Monday, June 27, 2011

No restrictions on violent video games says US Supreme Court

by Richard Mellor

The Supreme Court struck down a California law banning sales or rentals of violent video games to minors for violating free-speech rights This is a major decision as it is the first ruling in a video game case.

The law which would have also imposed strict video-game labeling requirements was declared unconstitutional. The forces behind the defeat of the law were the video game industry worth about $10 billion a year in sales as well as corporations like Disney. One of the Justices, Antonin Scalia, who opposed the law said,  "Our cases hold that minors are entitled to a significant degree of First Amendment protection. Government has no free-floating power to restrict the ideas to which they may be exposed,".

One of the two that supported the law countered that, "The practices and beliefs of the founding generation establish that "the freedom of speech," as originally understood, does not include a right to speak to minors (or a right of minors to access speech) without going through the minors' parents or guardians. I would hold that the law at issue is not facially unconstitutional under the First Amendment, and reverse and remand for further proceedings."

I am having a bit of difficulty with this one.  Every time I see a child playing these games they are generally games where limbs are being severed, blood squirting etc.  The US military has a huge influence in the making of these games from what I understand.  The law defined a violent game as one that depicts "killing, maiming, dismembering or sexually assaulting an image of a human being."

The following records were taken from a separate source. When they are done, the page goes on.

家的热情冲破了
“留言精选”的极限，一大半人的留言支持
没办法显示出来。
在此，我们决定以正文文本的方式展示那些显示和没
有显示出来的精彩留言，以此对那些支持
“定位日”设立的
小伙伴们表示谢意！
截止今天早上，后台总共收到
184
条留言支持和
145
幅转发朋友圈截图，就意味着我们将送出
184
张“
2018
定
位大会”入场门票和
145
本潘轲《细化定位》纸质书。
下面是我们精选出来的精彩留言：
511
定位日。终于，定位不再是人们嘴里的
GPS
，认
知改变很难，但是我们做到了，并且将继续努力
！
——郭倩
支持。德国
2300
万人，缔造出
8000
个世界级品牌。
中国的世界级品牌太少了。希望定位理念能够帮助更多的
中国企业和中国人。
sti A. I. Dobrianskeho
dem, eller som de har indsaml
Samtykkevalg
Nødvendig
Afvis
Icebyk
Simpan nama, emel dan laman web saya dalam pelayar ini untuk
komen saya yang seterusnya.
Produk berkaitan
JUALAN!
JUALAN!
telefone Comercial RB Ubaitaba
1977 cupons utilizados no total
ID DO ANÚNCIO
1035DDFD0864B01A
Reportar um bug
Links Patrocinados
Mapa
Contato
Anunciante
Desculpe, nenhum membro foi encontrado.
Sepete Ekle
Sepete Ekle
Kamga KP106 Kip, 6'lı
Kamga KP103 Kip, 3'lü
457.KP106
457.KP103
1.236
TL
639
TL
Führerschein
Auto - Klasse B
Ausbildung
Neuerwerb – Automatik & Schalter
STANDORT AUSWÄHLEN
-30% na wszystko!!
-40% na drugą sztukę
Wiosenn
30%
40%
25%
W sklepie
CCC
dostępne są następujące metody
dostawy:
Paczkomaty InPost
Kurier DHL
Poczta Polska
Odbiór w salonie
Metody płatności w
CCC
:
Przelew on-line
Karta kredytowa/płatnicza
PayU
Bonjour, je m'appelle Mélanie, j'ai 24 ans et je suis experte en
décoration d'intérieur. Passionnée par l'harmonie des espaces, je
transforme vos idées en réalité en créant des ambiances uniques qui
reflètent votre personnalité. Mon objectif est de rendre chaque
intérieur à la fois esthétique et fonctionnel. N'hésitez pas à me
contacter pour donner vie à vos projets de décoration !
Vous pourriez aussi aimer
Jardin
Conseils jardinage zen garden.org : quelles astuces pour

The problem I have is that we don't allow businesses to sell pornography to kids.  We don't allow them to sell cigarettes and even force them to warn adults about the dangers of smoking.  I am an opponent of the state interfering in individual rights and stuff but these games are violent and misogynistic, but they're are good for training children for military activity.  We also have ratings for movies, children can't wander in to R rated movies.

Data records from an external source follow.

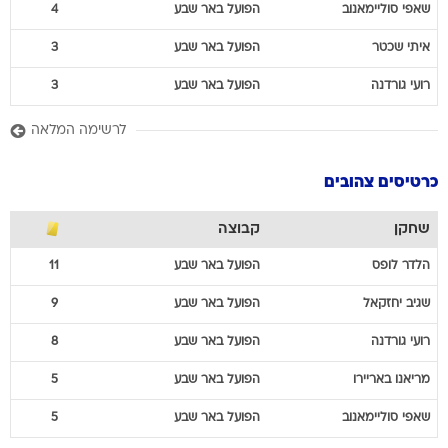
שאפי
סוליימאנוב
הפועל באר שבע
4
איתי
שכטר
הפועל באר שבע
3
רועי
גורדנה
הפועל באר שבע
3
לרשימה המלאה
כרטיסים צהובים
שחקן
קבוצה
הלדר
לופס
הפועל באר שבע
11
שגיב
יחזקאל
הפועל באר שבע
9
רועי
גורדנה
הפועל באר שבע
8
מריאנו
באריירו
הפועל באר שבע
5
שאפי
סוליימאנוב
הפועל באר שבע
5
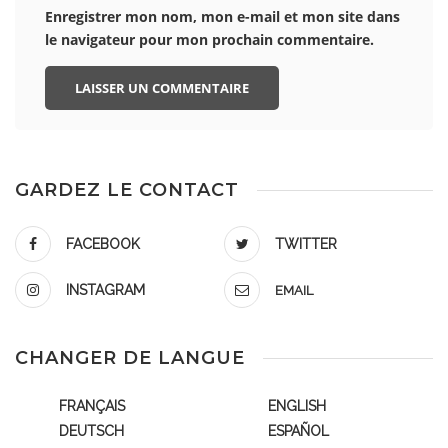
Enregistrer mon nom, mon e-mail et mon site dans
le navigateur pour mon prochain commentaire.
GARDEZ LE CONTACT
FACEBOOK
TWITTER
INSTAGRAM
EMAIL
CHANGER DE LANGUE
FRANÇAIS
ENGLISH
DEUTSCH
ESPAÑOL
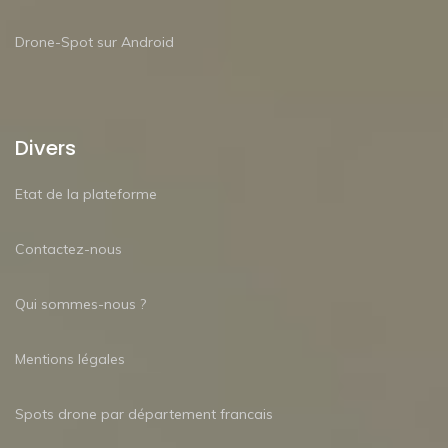
Drone-Spot sur Android
Divers
Etat de la plateforme
Contactez-nous
Qui sommes-nous ?
Mentions légales
Spots drone par département francais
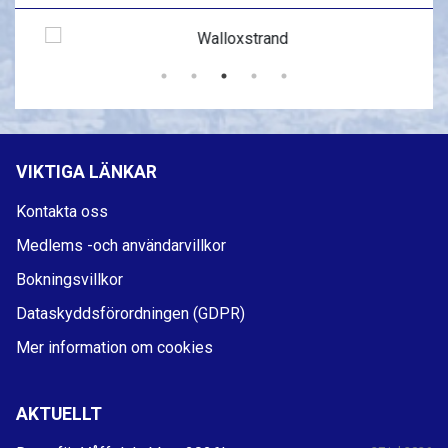
VIKTIGA LÄNKAR
Kontakta oss
Medlems -och användarvillkor
Bokningsvillkor
Dataskyddsförordningen (GDPR)
Mer information om cookies
AKTUELLT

I used to think that media doesn't influence or can't encourage violent behavior but they wouldn't spend billions of dollars a year in advertising, influencing what we buy and how we look if it didn't work,  I don't believe that violent images in themselves are the cause, they are part of the sickness of capitalist society in general, but repeated exposure to children from day one does, in my opinion, have very negative effects that would include or culminate in violence.  In so much of the media, the victims are women, this contributes to an attitude toward young women that is unhealthy.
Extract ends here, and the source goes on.